Robert Bresson y el cinematógrafo


Cambió el pincel por la cámara y se alejó de la plasticidad para crear narrativa, poesía, fragmentos de vida. Robert Bresson llegó al cine con la idea de ser autor y artista. Sentía el audiovisual como arte y asumió la responsabilidad absoluta de sus películas. Quiso ser y fue el creador total de su obra, quien asume el control desde la escritura hasta el montaje, aunque para algunas de sus películas se inspirase en ideas de novelas y cuentos de escritores como Tolstoi, Bernanos o Dostoievski. Ante una película de Bresson, solo queda aceptar que cuanto se ve en la pantalla nace en él, salvo en sus dos primeros largometrajes, en los que contó con la colaboración de Giradoux y Cocteau, respectivamente. Como la de todo artista, la obra de Bresson es única, reconocible, abierta al estudio crítico y a la fuga de la explicación; pues el arte puede explicarse racionalmente hasta cierto límite, tras el cual queda el nudo emocional entre la obra y quien la siente. En ese punto, la obra se vuelve sensible y emocional, y no hay palabras exactas que puedan explicar las sensaciones e impresiones que recorren la distancia que separan y unen “objeto” y “sujeto”. Dicha distancia existe en Bresson, incluso podría decirse que es su “artificio”, el saber desprenderse de lo superfluo y de la actuación, el que la crea. Componía sus obras cinematográficas y durante su elaboración estaba abierto a la improvisación, a su reflexión.

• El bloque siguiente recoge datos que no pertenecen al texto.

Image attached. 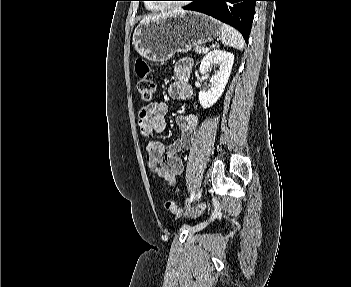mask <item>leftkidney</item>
I'll use <instances>...</instances> for the list:
<instances>
[{
    "label": "left kidney",
    "instance_id": "1",
    "mask_svg": "<svg viewBox=\"0 0 351 287\" xmlns=\"http://www.w3.org/2000/svg\"><path fill=\"white\" fill-rule=\"evenodd\" d=\"M234 62V55L223 50L210 51L202 59L200 64V73L208 75L212 67L218 65L219 69L210 79L211 87L207 92H199V102L203 108H209L217 102L222 95L225 86L230 77Z\"/></svg>",
    "mask_w": 351,
    "mask_h": 287
}]
</instances>
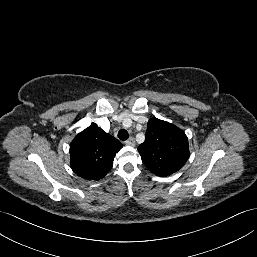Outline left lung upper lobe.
Returning a JSON list of instances; mask_svg holds the SVG:
<instances>
[{
	"label": "left lung upper lobe",
	"instance_id": "obj_1",
	"mask_svg": "<svg viewBox=\"0 0 257 257\" xmlns=\"http://www.w3.org/2000/svg\"><path fill=\"white\" fill-rule=\"evenodd\" d=\"M138 151L146 167L153 174L164 177L181 169L188 160V139L177 126L152 118Z\"/></svg>",
	"mask_w": 257,
	"mask_h": 257
}]
</instances>
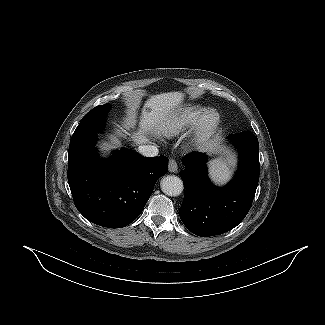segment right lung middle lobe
<instances>
[{
  "label": "right lung middle lobe",
  "instance_id": "obj_1",
  "mask_svg": "<svg viewBox=\"0 0 325 325\" xmlns=\"http://www.w3.org/2000/svg\"><path fill=\"white\" fill-rule=\"evenodd\" d=\"M110 110L109 104H104L93 108L82 119L76 128V134H88L91 132H100L105 125V119Z\"/></svg>",
  "mask_w": 325,
  "mask_h": 325
}]
</instances>
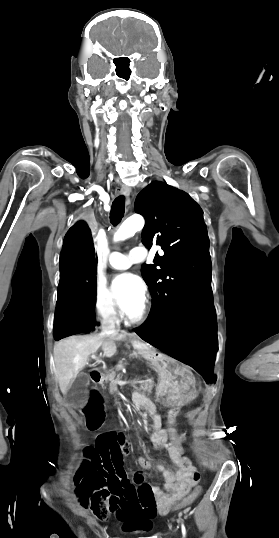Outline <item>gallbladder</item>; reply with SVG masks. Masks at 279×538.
I'll list each match as a JSON object with an SVG mask.
<instances>
[{
	"mask_svg": "<svg viewBox=\"0 0 279 538\" xmlns=\"http://www.w3.org/2000/svg\"><path fill=\"white\" fill-rule=\"evenodd\" d=\"M88 384L89 378L87 374H83V372H81V374H78L76 380H74L73 384H71L70 390H68L66 396H68L69 399L72 400L70 403L72 409L77 410L80 408L81 403L87 402V397L81 396V394H84V392H86ZM79 396H81L80 401Z\"/></svg>",
	"mask_w": 279,
	"mask_h": 538,
	"instance_id": "1",
	"label": "gallbladder"
}]
</instances>
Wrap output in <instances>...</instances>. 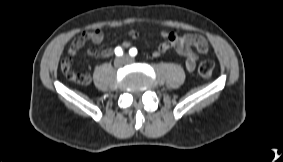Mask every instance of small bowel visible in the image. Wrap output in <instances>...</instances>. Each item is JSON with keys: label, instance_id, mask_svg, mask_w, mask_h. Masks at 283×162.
<instances>
[{"label": "small bowel", "instance_id": "1", "mask_svg": "<svg viewBox=\"0 0 283 162\" xmlns=\"http://www.w3.org/2000/svg\"><path fill=\"white\" fill-rule=\"evenodd\" d=\"M163 42L153 51V56L158 57L167 51L174 49L185 59V68L193 71L198 62L199 54L208 53V43L200 34L178 35L173 32L162 31ZM104 39L103 32L99 29L83 32L71 44L69 48V58L61 63V70L66 74H74L71 70L72 58L75 57L87 41L100 44ZM138 39L135 31L129 32V39L124 42V47H129L131 43ZM87 54L94 58H107L111 56L112 50H88Z\"/></svg>", "mask_w": 283, "mask_h": 162}]
</instances>
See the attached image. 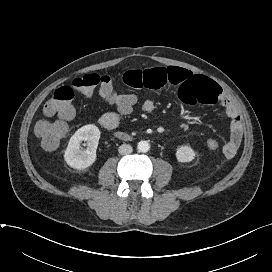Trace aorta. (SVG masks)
Instances as JSON below:
<instances>
[{"instance_id": "obj_1", "label": "aorta", "mask_w": 272, "mask_h": 272, "mask_svg": "<svg viewBox=\"0 0 272 272\" xmlns=\"http://www.w3.org/2000/svg\"><path fill=\"white\" fill-rule=\"evenodd\" d=\"M137 149L140 152H148L150 149V144L147 141H140L137 145Z\"/></svg>"}]
</instances>
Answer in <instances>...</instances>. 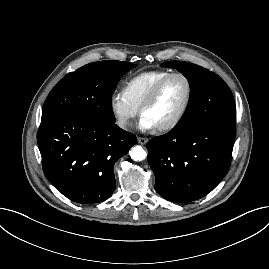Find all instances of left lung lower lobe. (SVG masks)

Es decir, inicialmente existía la idea en mente, pero no sería su forma definitiva, puesto que esta cobra forma, cuerpo, a medida que se crea. La idea inicial es un esbozo, el paso desde el que partir. Un guion puede ser una obra en sí misma, incluso podría hablarse de un “guion de hierro”, como en el caso de Pudovkin, pero ninguna película es su guion; son dos formas distintas. En Bresson, aunque exista la idea y la escritura, el artista no sabe de antemano la forma de su creación definitiva, la que finalmente cobra su cuerpo en la pantalla y en el como la vemos, oímos, sentimos...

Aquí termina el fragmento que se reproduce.